START Input data

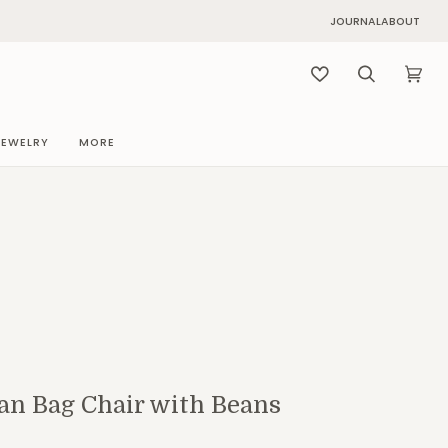
JOURNAL
ABOUT
Search
Cart
(0)
JEWELRY
MORE
an Bag Chair with Beans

END Input data

__Problem to work on__
The whole listing above is to be printed again exactly; pictures stay out of it.

__Expected output__
JOURNAL
ABOUT
Search
Cart
(0)
JEWELRY
MORE
an Bag Chair with Beans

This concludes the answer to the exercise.